Et l'on en vient à l'aspect le plus sensible et le plus en prise avec l'évolution dramatiquement rapide des médias contemporains: l'hémorragie des fausses nouvelles (fake news dans le jargon des internautes) et les tentatives pour les éradiquer ou, du moins, pour les neutraliser, afin de contrer le mouvement de désinformation, de manipulation et de déstabilisation de la société qui s'étend partout, du village jusqu'à l'autre bout du monde.

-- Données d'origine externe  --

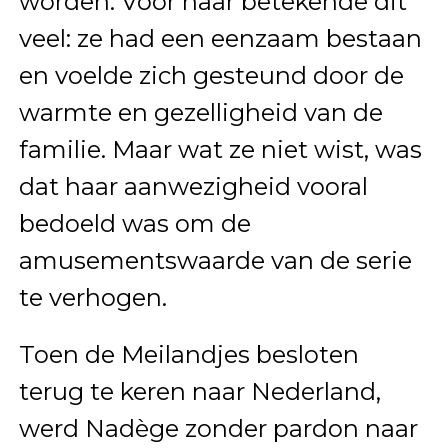
worden. Voor haar betekende dit
veel: ze had een eenzaam bestaan
en voelde zich gesteund door de
warmte en gezelligheid van de
familie. Maar wat ze niet wist, was
dat haar aanwezigheid vooral
bedoeld was om de
amusementswaarde van de serie
te verhogen.
Toen de Meilandjes besloten
terug te keren naar Nederland,
werd Nadège zonder pardon naar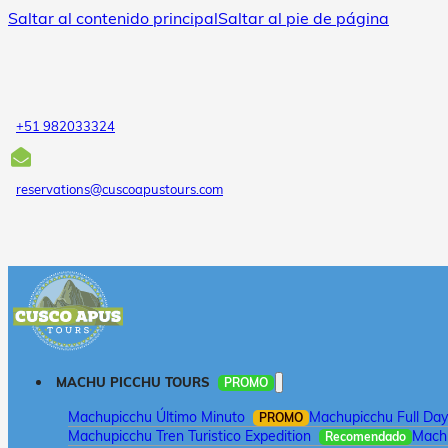
Saltar al contenido principal
Saltar al pie de página
+51 982033324
reservations@cuscoapustours.com
MACHU PICCHU TOURS
PROMO
Machupicchu Último Minuto
Machupicchu Full Day
PROMO
Machupicchu Tren Turistico Expedition
Machu
Recomendado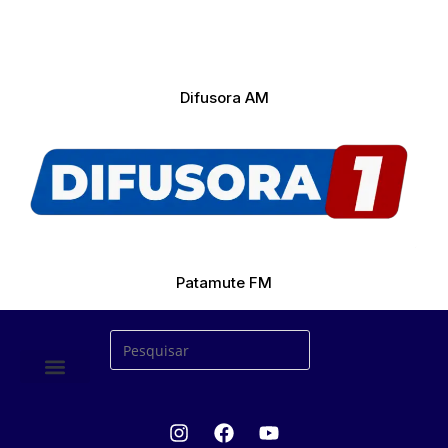
Difusora AM
Patamute FM
ÚLTIMAS NOTICIAS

Tout cela a été débattu et résumé pendant deux jours par les membres de l'atelier intitulé "Fausses infos: nouveau visage de la propagande".

Pas de remèdes miracles mais des pistes

Parmi les pistes de solution proposées: viser les publics les plus menacés, entre autres les jeunes, les personnes non averties, les partisans trompés; expliquer les techniques de l'industrie de la désinformation pour rendre le lecteur en partie autonome dans ses analyses ultérieures; rejeter le terme générique de "fake news" et dresser une typologie p1us précise sur la nature, les origines et les acteurs de ces déformations, désinformations et manipulations; être soi-même le plus transparent possible et accepter les notions d'"imputabilité" et de "redevabilité"; donner une dimension collective à la lutte contre les fausses nouvelles, en l'institutionnalisant, en facilitant l'accès aux documents publics, en mettant à la disposition du plus grand nombre des statistiques et des données significatives et fiables.

Par ailleurs, nous avons émis la proposition concrète suivante: inciter systématiquement - ce qui implique un gros effort pédagogique et de formation de l'internaute et/ou du blogueur lambda - à abandonner la consultation d'une information numérique dont l'auteur n'est pas clairement identifié: soit un média connu et reconnaissable par son logo et ses informations légales d'identification ,soit un particulier qui, avant tout autre message, publie sur son site un curriculum vitae abrégé incluant des clés ou codes d'identification. En cas d'absence de ces données: ne pas ouvrir, considérer qu'en le faisant on s'expose à un virus informatif. On peut aussi faire appel aux "décodeurs de l'information" mis en ligne par des journaux comme Le Monde ou Libération.

Mais, comme en bien d'autres matières, la principale démarche à promouvoir est celle de la formation continue.